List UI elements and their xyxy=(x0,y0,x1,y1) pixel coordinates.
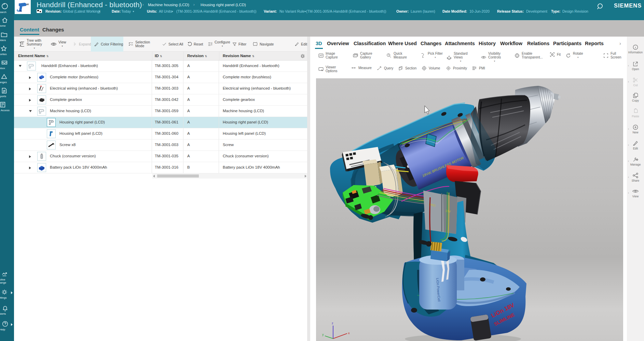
svg-text:x: x xyxy=(348,331,350,335)
svg-text:y: y xyxy=(322,333,324,336)
svg-text:z: z xyxy=(332,322,333,325)
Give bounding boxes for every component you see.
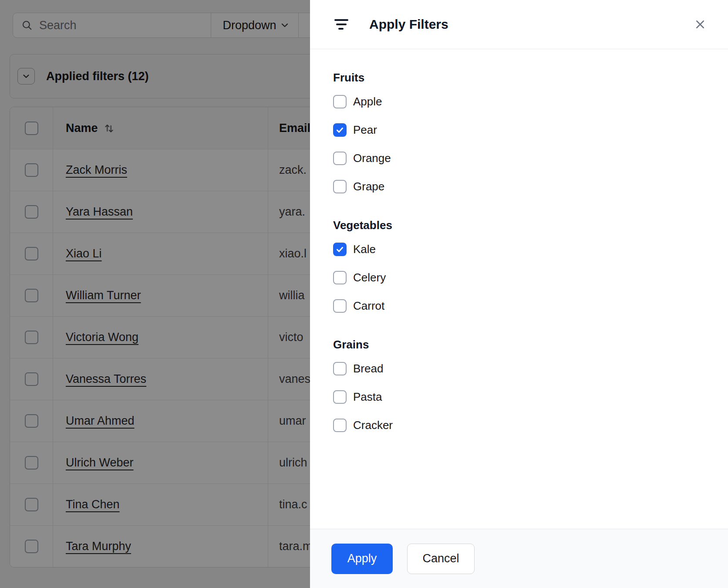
- filter-group-options: Kale Celery Carrot: [333, 243, 728, 313]
- filter-option[interactable]: Pear: [333, 123, 728, 137]
- close-icon: [693, 17, 707, 31]
- filter-groups: Fruits Apple Pear Orange: [310, 49, 728, 529]
- filter-option[interactable]: Apple: [333, 95, 728, 108]
- filter-group-options: Bread Pasta Cracker: [333, 362, 728, 432]
- filter-group-options: Apple Pear Orange Grape: [333, 95, 728, 193]
- panel-header: Apply Filters: [310, 0, 728, 49]
- filter-option[interactable]: Pasta: [333, 390, 728, 404]
- panel-footer: Apply Cancel: [310, 529, 728, 588]
- filter-lines-icon: [333, 17, 350, 31]
- apply-button[interactable]: Apply: [331, 544, 393, 574]
- filter-checkbox[interactable]: [333, 152, 347, 165]
- apply-filters-panel: Apply Filters Fruits Apple Pear: [310, 0, 728, 588]
- filter-option[interactable]: Orange: [333, 152, 728, 165]
- filter-option[interactable]: Carrot: [333, 299, 728, 313]
- filter-checkbox[interactable]: [333, 180, 347, 193]
- filter-option[interactable]: Celery: [333, 271, 728, 284]
- filter-option[interactable]: Bread: [333, 362, 728, 375]
- filter-checkbox[interactable]: [333, 123, 347, 137]
- close-button[interactable]: [691, 16, 709, 33]
- filter-group: Vegetables Kale Celery Carrot: [333, 219, 728, 313]
- filter-option-label: Celery: [353, 271, 386, 284]
- filter-option[interactable]: Grape: [333, 180, 728, 193]
- filter-checkbox[interactable]: [333, 299, 347, 313]
- filter-checkbox[interactable]: [333, 419, 347, 432]
- filter-option[interactable]: Kale: [333, 243, 728, 256]
- filter-checkbox[interactable]: [333, 271, 347, 284]
- filter-option-label: Pear: [353, 123, 377, 137]
- filter-checkbox[interactable]: [333, 390, 347, 404]
- filter-option-label: Bread: [353, 362, 383, 375]
- panel-title: Apply Filters: [369, 17, 448, 32]
- check-icon: [335, 245, 344, 254]
- filter-option[interactable]: Cracker: [333, 419, 728, 432]
- check-icon: [335, 125, 344, 135]
- filter-option-label: Cracker: [353, 419, 393, 432]
- filter-option-label: Grape: [353, 180, 384, 193]
- filter-group-heading: Vegetables: [333, 219, 728, 232]
- filter-group: Fruits Apple Pear Orange: [333, 71, 728, 193]
- app-root: Dropdown Applied filters (12) N: [0, 0, 728, 588]
- filter-group-heading: Fruits: [333, 71, 728, 84]
- filter-checkbox[interactable]: [333, 362, 347, 375]
- filter-group: Grains Bread Pasta Cracker: [333, 338, 728, 432]
- filter-option-label: Apple: [353, 95, 382, 108]
- filter-group-heading: Grains: [333, 338, 728, 351]
- filter-checkbox[interactable]: [333, 243, 347, 256]
- filter-option-label: Kale: [353, 243, 376, 256]
- filter-option-label: Pasta: [353, 390, 382, 404]
- filter-option-label: Orange: [353, 152, 391, 165]
- filter-option-label: Carrot: [353, 299, 384, 313]
- filter-checkbox[interactable]: [333, 95, 347, 108]
- cancel-button[interactable]: Cancel: [407, 544, 475, 574]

***

INSTRUCTIONS TO FOLLOW — Give back the data verbatim. The pictures are not part of the copy.

EXPECTED ANSWER —
List UI elements and their xyxy=(x0,y0,x1,y1) pixel coordinates.
svg-text:x: x xyxy=(348,331,350,335)
svg-text:y: y xyxy=(322,333,324,336)
svg-text:z: z xyxy=(332,322,333,325)
Give bounding boxes for every component you see.
- filter-group-options: Kale Celery Carrot: [333, 243, 728, 313]
- filter-option[interactable]: Pear: [333, 123, 728, 137]
- close-icon: [693, 17, 707, 31]
- filter-groups: Fruits Apple Pear Orange: [310, 49, 728, 529]
- filter-option[interactable]: Apple: [333, 95, 728, 108]
- filter-group-options: Bread Pasta Cracker: [333, 362, 728, 432]
- filter-group-options: Apple Pear Orange Grape: [333, 95, 728, 193]
- panel-header: Apply Filters: [310, 0, 728, 49]
- filter-option[interactable]: Pasta: [333, 390, 728, 404]
- panel-footer: Apply Cancel: [310, 529, 728, 588]
- filter-lines-icon: [333, 17, 350, 31]
- apply-button[interactable]: Apply: [331, 544, 393, 574]
- filter-checkbox[interactable]: [333, 152, 347, 165]
- apply-filters-panel: Apply Filters Fruits Apple Pear: [310, 0, 728, 588]
- filter-option[interactable]: Orange: [333, 152, 728, 165]
- filter-option[interactable]: Carrot: [333, 299, 728, 313]
- filter-checkbox[interactable]: [333, 180, 347, 193]
- filter-option[interactable]: Celery: [333, 271, 728, 284]
- filter-option[interactable]: Bread: [333, 362, 728, 375]
- filter-checkbox[interactable]: [333, 123, 347, 137]
- close-button[interactable]: [691, 16, 709, 33]
- filter-group: Vegetables Kale Celery Carrot: [333, 219, 728, 313]
- filter-option-label: Celery: [353, 271, 386, 284]
- filter-option[interactable]: Grape: [333, 180, 728, 193]
- filter-checkbox[interactable]: [333, 299, 347, 313]
- filter-checkbox[interactable]: [333, 419, 347, 432]
- filter-option[interactable]: Kale: [333, 243, 728, 256]
- filter-checkbox[interactable]: [333, 271, 347, 284]
- filter-option-label: Pear: [353, 123, 377, 137]
- filter-checkbox[interactable]: [333, 390, 347, 404]
- filter-option-label: Bread: [353, 362, 383, 375]
- panel-title: Apply Filters: [369, 17, 448, 32]
- check-icon: [335, 245, 344, 254]
- filter-option[interactable]: Cracker: [333, 419, 728, 432]
- check-icon: [335, 125, 344, 135]
- filter-option-label: Cracker: [353, 419, 393, 432]
- filter-option-label: Grape: [353, 180, 384, 193]
- filter-group-heading: Vegetables: [333, 219, 728, 232]
- filter-group: Fruits Apple Pear Orange: [333, 71, 728, 193]
- app-root: Dropdown Applied filters (12) N: [0, 0, 728, 588]
- filter-group-heading: Fruits: [333, 71, 728, 84]
- filter-checkbox[interactable]: [333, 362, 347, 375]
- filter-group: Grains Bread Pasta Cracker: [333, 338, 728, 432]
- filter-option-label: Apple: [353, 95, 382, 108]
- filter-group-heading: Grains: [333, 338, 728, 351]
- filter-checkbox[interactable]: [333, 243, 347, 256]
- filter-option-label: Kale: [353, 243, 376, 256]
- filter-option-label: Pasta: [353, 390, 382, 404]
- filter-option-label: Orange: [353, 152, 391, 165]
- filter-option-label: Carrot: [353, 299, 384, 313]
- filter-checkbox[interactable]: [333, 95, 347, 108]
- cancel-button[interactable]: Cancel: [407, 544, 475, 574]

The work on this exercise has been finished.